### [ABOUT THIS EXERCISE]
For every line in the records below that holds "fill", make a copy.
== Segment start ==
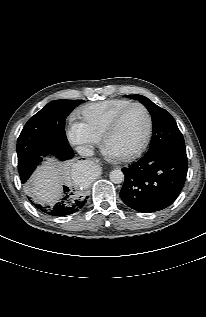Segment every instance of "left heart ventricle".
<instances>
[{"mask_svg": "<svg viewBox=\"0 0 206 317\" xmlns=\"http://www.w3.org/2000/svg\"><path fill=\"white\" fill-rule=\"evenodd\" d=\"M146 115L142 108H132L107 141V148L115 155H124L137 149L145 136Z\"/></svg>", "mask_w": 206, "mask_h": 317, "instance_id": "1", "label": "left heart ventricle"}]
</instances>
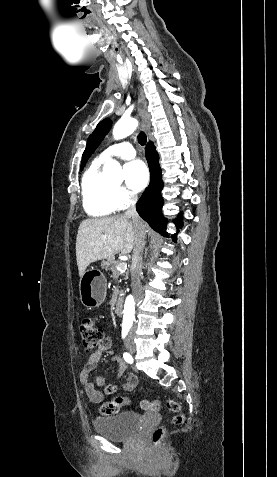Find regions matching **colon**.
<instances>
[{
  "label": "colon",
  "instance_id": "obj_1",
  "mask_svg": "<svg viewBox=\"0 0 277 477\" xmlns=\"http://www.w3.org/2000/svg\"><path fill=\"white\" fill-rule=\"evenodd\" d=\"M80 334L83 348L86 352H93L99 345L102 340V330L91 318H84L80 323ZM108 392H112L113 387H109ZM124 405V399L121 397H116L109 400L104 404L102 412L107 414H113L120 411L121 407ZM166 406L169 411L174 413L172 421L174 424H181L184 420V416L181 411V406L178 402L174 400H169L166 403ZM142 408L156 412L160 408V402L158 400L152 401H143ZM165 436V429L163 427L157 428L152 434V442L155 446H158L162 439Z\"/></svg>",
  "mask_w": 277,
  "mask_h": 477
}]
</instances>
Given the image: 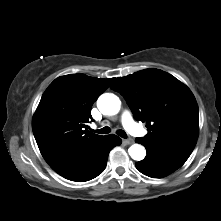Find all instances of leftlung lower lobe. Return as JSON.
<instances>
[{"label": "left lung lower lobe", "instance_id": "obj_1", "mask_svg": "<svg viewBox=\"0 0 221 221\" xmlns=\"http://www.w3.org/2000/svg\"><path fill=\"white\" fill-rule=\"evenodd\" d=\"M136 142L147 150V156L136 163V168L152 178H162L177 170L186 162L196 145L193 140L153 143L136 138Z\"/></svg>", "mask_w": 221, "mask_h": 221}]
</instances>
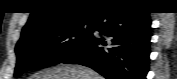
== Segment end ==
### [RESPONSE BELOW]
[{"mask_svg": "<svg viewBox=\"0 0 206 317\" xmlns=\"http://www.w3.org/2000/svg\"><path fill=\"white\" fill-rule=\"evenodd\" d=\"M146 115L142 108H132L107 141V148L115 155H124L137 149L145 136Z\"/></svg>", "mask_w": 206, "mask_h": 317, "instance_id": "1", "label": "left heart ventricle"}]
  "mask_svg": "<svg viewBox=\"0 0 277 477\" xmlns=\"http://www.w3.org/2000/svg\"><path fill=\"white\" fill-rule=\"evenodd\" d=\"M80 334L83 348L86 352H93L99 345L102 340V330L91 318H84L80 323ZM108 392H112L113 387H109ZM124 405V399L121 397H116L109 400L104 404L102 412L107 414H113L120 411L121 407ZM166 406L169 411L174 413L172 421L174 424H181L184 420V416L181 411V406L178 402L174 400H169L166 403ZM142 408L156 412L160 408V402L158 400L152 401H143ZM165 436V429L163 427L157 428L152 434V442L155 446H158L162 439Z\"/></svg>",
[{"label": "left lung lower lobe", "instance_id": "obj_1", "mask_svg": "<svg viewBox=\"0 0 221 221\" xmlns=\"http://www.w3.org/2000/svg\"><path fill=\"white\" fill-rule=\"evenodd\" d=\"M136 142L147 150V156L136 163V168L152 178H162L177 170L186 162L196 145L193 140L153 143L136 138Z\"/></svg>", "mask_w": 221, "mask_h": 221}]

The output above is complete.